Firmware security, why it matters and how you can have it

C1 | Wed 23 Jan | 1:30 p.m.–2:15 p.m.


Presented by

  • Matthew Garrett
    @mjg59

    Matthew Garrett is a security developer at Google, specialising in Linux and firmware. He is very interested in ensuring that users retain control of their computers without having to compromise their security.

Abstract

A system is only as secure as the least secure component it depends on.

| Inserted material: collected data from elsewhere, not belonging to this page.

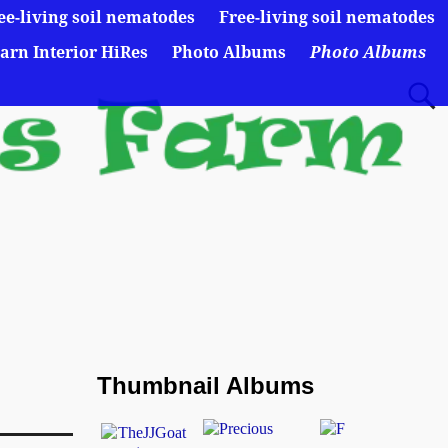
ee-living soil nematodes
Free-living soil nematodes
arn Interior HiRes
Photo Albums
Photo Albums
Thumbnail Albums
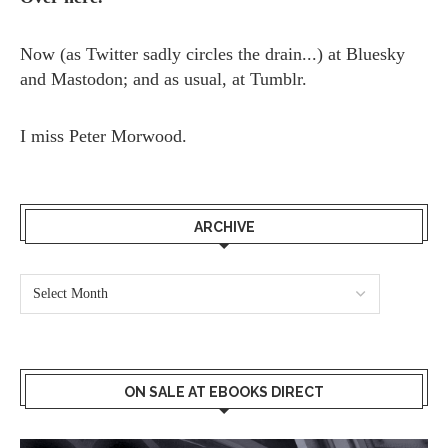
Now (as
Twitter
sadly circles the drain...) at
Bluesky
and
Mastodon;
and as usual, at
Tumblr.
I miss
Peter Morwood.
ARCHIVE
ON SALE AT EBOOKS DIRECT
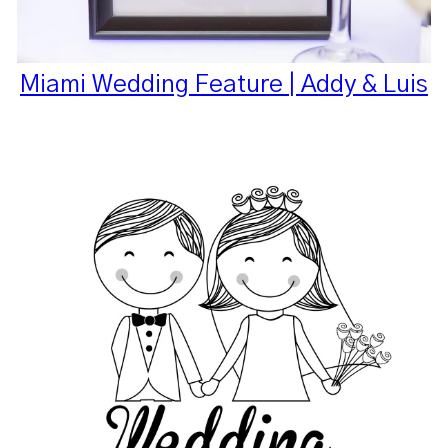
Miami Wedding Feature | Addy & Luis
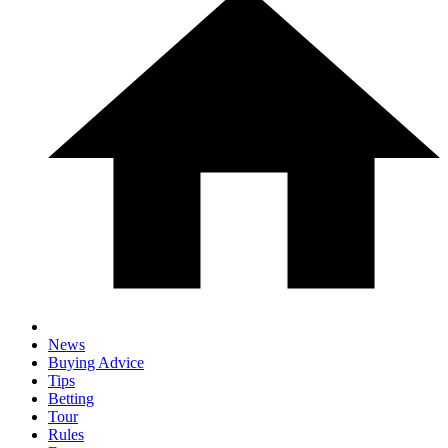
News
Buying Advice
Tips
Betting
Tour
Rules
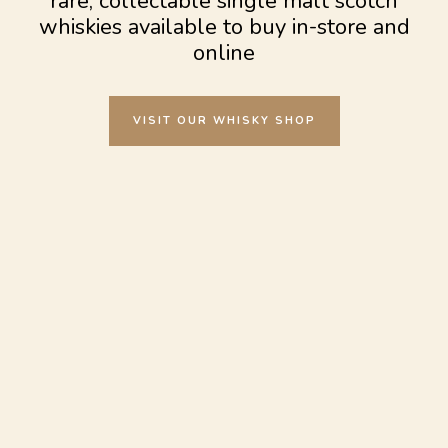
rare, collectable single malt scotch
whiskies available to buy in-store and
online
VISIT OUR WHISKY SHOP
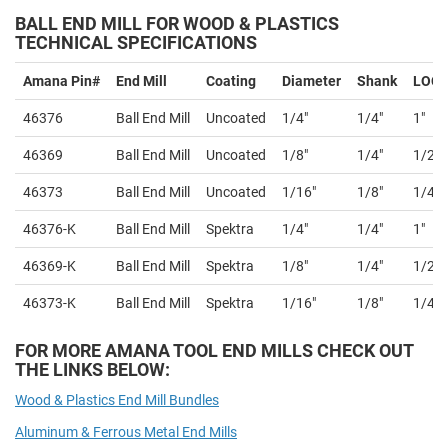
BALL END MILL
FOR WOOD & PLASTICS
TECHNICAL SPECIFICATIONS
Amana Pin#
End Mill
Coating
Diameter
Shank
LOC
46376
Ball End Mill
Uncoated
1/4"
1/4"
1"
46369
Ball End Mill
Uncoated
1/8"
1/4"
1/2"
46373
Ball End Mill
Uncoated
1/16"
1/8"
1/4"
46376-K
Ball End Mill
Spektra
1/4"
1/4"
1"
46369-K
Ball End Mill
Spektra
1/8"
1/4"
1/2"
46373-K
Ball End Mill
Spektra
1/16"
1/8"
1/4"
FOR MORE AMANA TOOL END MILLS CHECK OUT
THE LINKS BELOW:
Wood & Plastics End Mill Bundles
Aluminum & Ferrous Metal End Mills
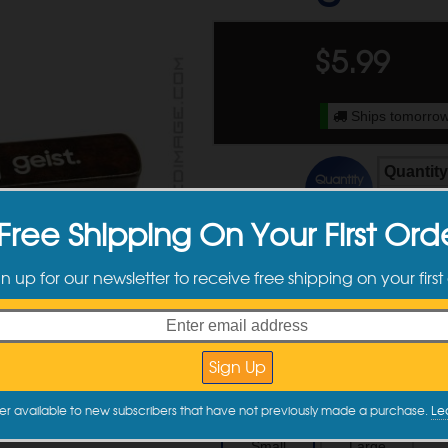
$
5.99
Ships tomorrow
Quantity
Quantity
Discounts
2 - 3
Free Shipping On Your First Ord
4 +
gn up for our newsletter to receive free shipping on your first
Available Sizes
er available to new subscribers that have not previously made a purchase.
Le
Small
Large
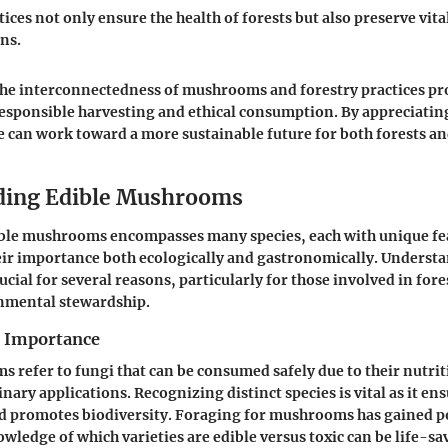
ices not only ensure the health of forests but also preserve vita
ns.
he interconnectedness of mushrooms and forestry practices pr
esponsible harvesting and ethical consumption. By appreciatin
e can work toward a more sustainable future for both forests and
ding Edible Mushrooms
ible mushrooms encompasses many species, each with unique fe
eir importance both ecologically and gastronomically. Underst
ial for several reasons, particularly for those involved in fore
onmental stewardship.
d Importance
 refer to fungi that can be consumed safely due to their nutrit
inary applications. Recognizing distinct species is vital as it en
 promotes biodiversity. Foraging for mushrooms has gained p
wledge of which varieties are edible versus toxic can be life-sa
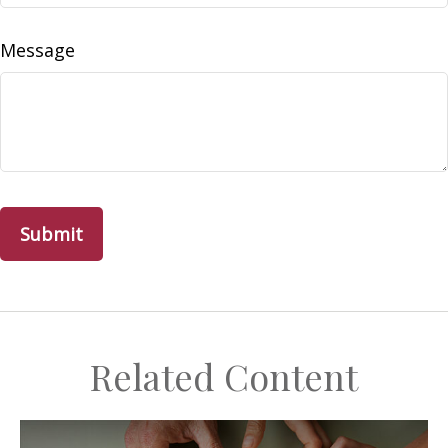
Message
Related Content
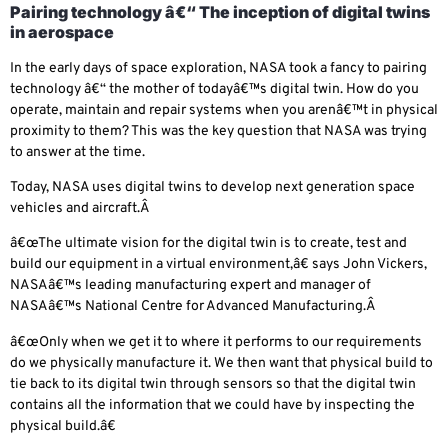
Pairing technology â€“ The inception of digital twins
in aerospace
In the early days of space exploration, NASA took a fancy to pairing
technology â€“ the mother of todayâ€™s digital twin. How do you
operate, maintain and repair systems when you arenâ€™t in physical
proximity to them? This was the key question that NASA was trying
to answer at the time.
Today, NASA uses digital twins to develop next generation space
vehicles and aircraft.Â
â€œThe ultimate vision for the digital twin is to create, test and
build our equipment in a virtual environment,â€ says John Vickers,
NASAâ€™s leading manufacturing expert and manager of
NASAâ€™s National Centre for Advanced Manufacturing.Â
â€œOnly when we get it to where it performs to our requirements
do we physically manufacture it. We then want that physical build to
tie back to its digital twin through sensors so that the digital twin
contains all the information that we could have by inspecting the
physical build.â€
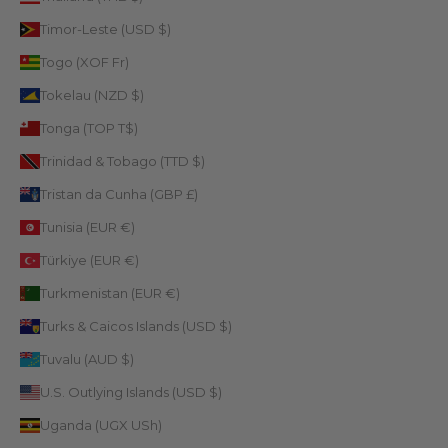
Timor-Leste (USD $)
Togo (XOF Fr)
Tokelau (NZD $)
Tonga (TOP T$)
Trinidad & Tobago (TTD $)
Tristan da Cunha (GBP £)
Tunisia (EUR €)
Türkiye (EUR €)
Turkmenistan (EUR €)
Turks & Caicos Islands (USD $)
Tuvalu (AUD $)
U.S. Outlying Islands (USD $)
Uganda (UGX USh)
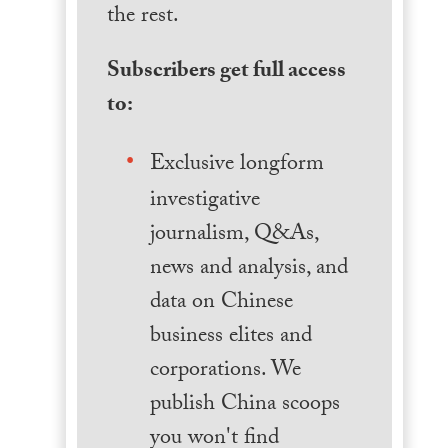
the rest.
Subscribers get full access
to:
Exclusive longform
investigative
journalism, Q&As,
news and analysis, and
data on Chinese
business elites and
corporations. We
publish China scoops
you won't find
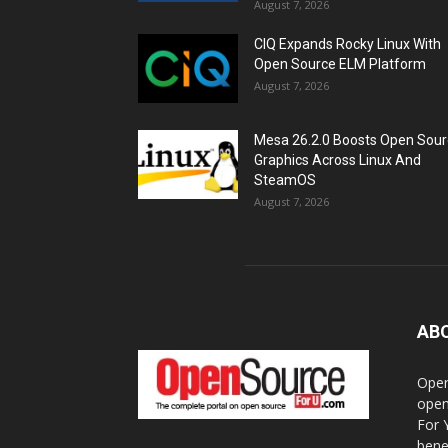
August 7, 2026
CIQ Expands Rocky Linux With
Open Source ELM Platform
August 7, 2026
Mesa 26.2.0 Boosts Open Sou
Graphics Across Linux And
SteamOS
August 7, 2026
AB
Open
open
For 
bene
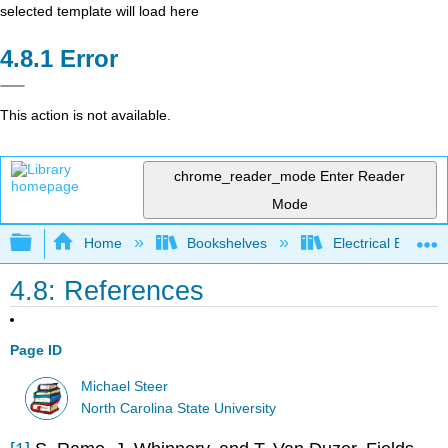
selected template will load here
Error
This action is not available.
chrome_reader_mode
Enter Reader
Mode
Expand/collapse global hierarchy
Home
Bookshelves
Electrical Enginee
4.8: References
Page ID
Michael Steer
North Carolina State University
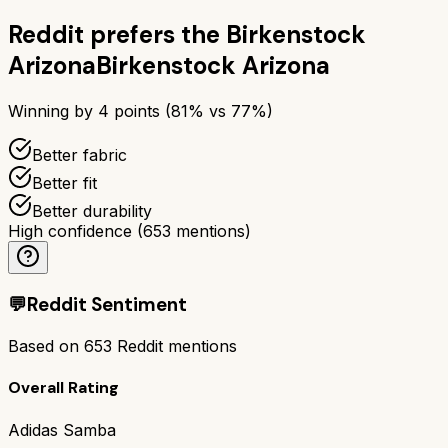
Reddit prefers the
Birkenstock
Arizona
Birkenstock Arizona
Winning by
4
points (
81
% vs
77
%)
Better fabric
Better fit
Better durability
High confidence
(
653
mentions)
💬
Reddit Sentiment
Based on
653
Reddit mentions
Overall Rating
Adidas Samba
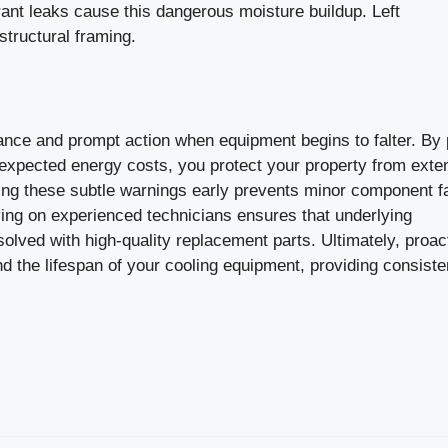
rant leaks cause this dangerous moisture buildup. Left
tructural framing.
lance and prompt action when equipment begins to falter. By
nexpected energy costs, you protect your property from exte
ng these subtle warnings early prevents minor component f
ing on experienced technicians ensures that underlying
lved with high-quality replacement parts. Ultimately, proac
d the lifespan of your cooling equipment, providing consiste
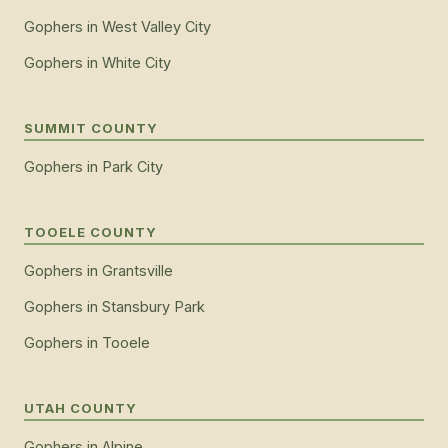
Gophers
in
West Valley City
Gophers
in
White City
SUMMIT COUNTY
Gophers
in
Park City
TOOELE COUNTY
Gophers
in
Grantsville
Gophers
in
Stansbury Park
Gophers
in
Tooele
UTAH COUNTY
Gophers
in
Alpine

Hardening the kernel is a vital part of developing a secure operating system, but if the firmware underneath the kernel is insecure then attackers have an opportunity to sidestep your security and compromise you anyway. Firmware security research is a rapidly growing field, but the wider world is unaware of a lot of the output. Over recent users we've seen vulnerabilities involving exploitation of code running in system management mode, taking advantage of firmware-level hardware initialisation scripts run on resume from suspend, and even compromise of the management engine - an entirely separate computer that lives inside your chipset. There's a huge amount of work being done to improve this, but you probably haven't heard about it. This presentation will cover how the state of the art is shifting, along with a discussion of how much of this applies to projects such as Coreboot and Libreboot and whether it's possible to obtain the same level of security without compromising the freedom to run whatever you want on your system.